L'anno scorso c'è stata l'occasione di rimetterci mano, la produzione è mia e di Armony, Al basso Marco 'Bronz' Caretti, al sax Francesco Cinti, aka Spike Mower, per il ritornello la voce calda di Ludovica Zanasi. Un ottimo lavoro di squadra, una band come piace a me, non il classico rapper più dj. La prima strofa l'ho scritta a casa mia, la seconda in giro per Bologna un po' di tempo fa, il ritornello è più recente. Parla di cose che vedo durante le mie passeggiate, un viaggio introspettivo su una base black da atmosfera. Prossimamente usciranno altri singoli, poi c'è l'idea di lavorare su qualcosa di inedito, spero anche di fare nuovi incontri così da mettere le basi per altri progetti e collaborazioni.
Fare rap con una band di musicisti è davvero raro in Italia.
L'idea di una dimensione coi musicisti, non è semplice, ma è quello che amo fare. Negli Stati Uniti se un rapper collabora con un artista rock o pop è normale, io ho questo approccio, più ibrido. Riproporre cose anni '90 stile Jazzmatazz? Perché no.
Quali sono le tue attuali influenze? Cosa ascolti?
Non compro dischi da un po', mi aggiorno principalmente su YouTube, ascolto molto funk, soul, jazz. Oggi di artisti innovativi ce ne sono pochissimi, le ultime cose che ho trovato interessanti sono Tom Misch & Yussef Dayes e Kokoroko, mi piace molto Anderson Paak. In Italia praticamente nulla, ultimamente solo Willie Peyote è vicino a quello che faccio io. Lui mi piace molto, anche se lo preferivo più agli inizi, quando era underground. Per i testi, mi faccio influenzare meno dai libri che leggo, agli inizi usavo anche termini più ricercati, ora voglio esprimermi in maniera universale usando il linguaggio della strada, quello più comune, che possa arrivare al 50enne come al ragazzino adolescente.

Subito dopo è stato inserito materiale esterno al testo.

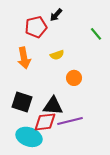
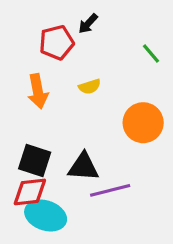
orange circle: (74, 78) -> (143, 123), moved, size x1.6
red diamond: (45, 122) -> (30, 192), moved

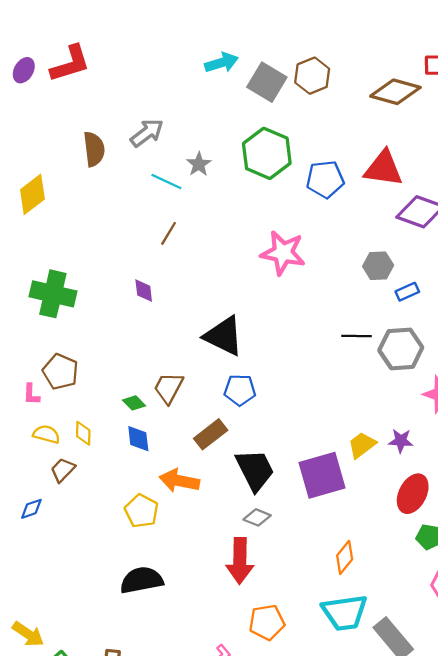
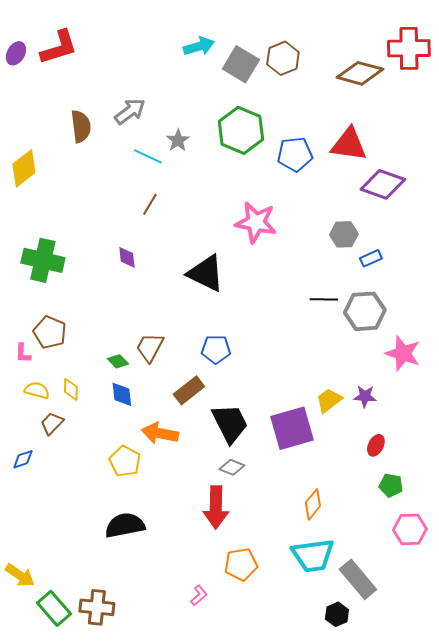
black triangle: (224, 336) -> (206, 273), moved
red ellipse: (413, 494) -> (376, 445), size x0.6

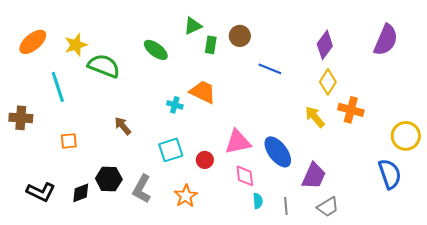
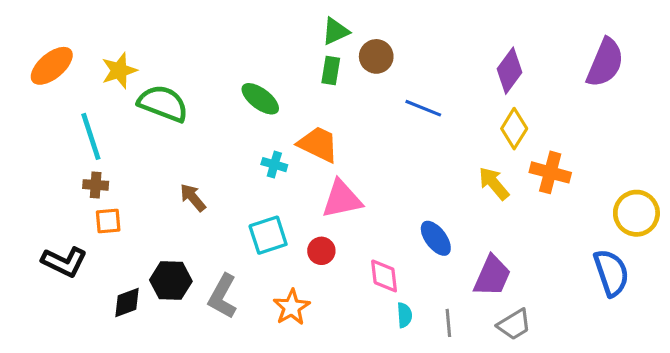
green triangle: (193, 26) -> (335, 31), moved
green ellipse: (156, 50) -> (260, 99), moved
brown cross: (21, 118) -> (96, 185), moved, size x0.7
pink triangle: (238, 142) -> (342, 199), moved
blue ellipse: (278, 152) -> (436, 238), size x0.7
black L-shape: (41, 192) -> (64, 262), moved

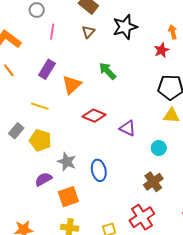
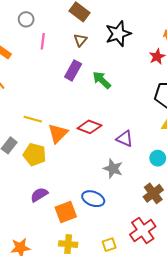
purple rectangle: (47, 69) -> (73, 70), moved
orange triangle: (72, 85) -> (58, 133), moved
gray star: (67, 162) -> (113, 169), moved
blue ellipse: (99, 170) -> (93, 199), moved, turned -55

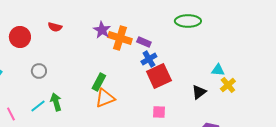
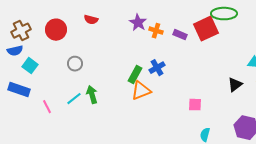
orange cross: (120, 38) -> (156, 31), size x0.6
blue cross: (149, 59) -> (157, 68), moved
red square: (159, 76) -> (206, 29), moved

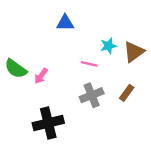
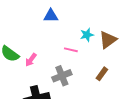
gray cross: (92, 95) -> (62, 76), moved

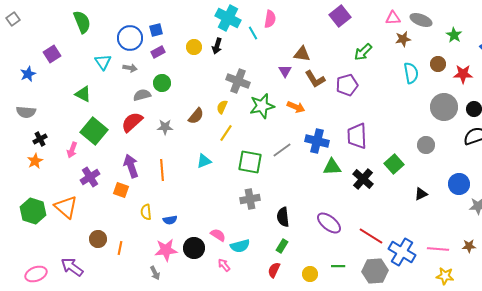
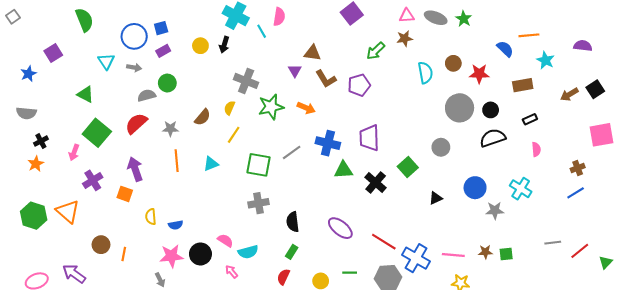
green star: (454, 35) -> (464, 19), moved
brown star: (403, 39) -> (405, 38), moved
orange line: (162, 170) -> (177, 161), moved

Sei un rapper 'consapevole', qual è stato il tuo approccio al rap e alla cultura hip-hop in generale?
Quando ho capito che questa 'cosa' mi apparteneva ho incominciato a studiare, ascoltare dischi, leggere libri, guardare film e documentari. Volevo conoscere tutti i gruppi americani e i pionieri della scena italiana, anche di quella modenese. Ero attratto da tutte le discipline dell'hip-hop, all'inizio giravo per Modena a fotografare i pezzi sui muri della città. Adesso chi si approccia a questa cultura non si informa sulle origini, come è nato l'hip-hop. Magari non sai nulla neanche della scena della tua città, scarichi una base, fai un pezzo e pensi di essere arrivato.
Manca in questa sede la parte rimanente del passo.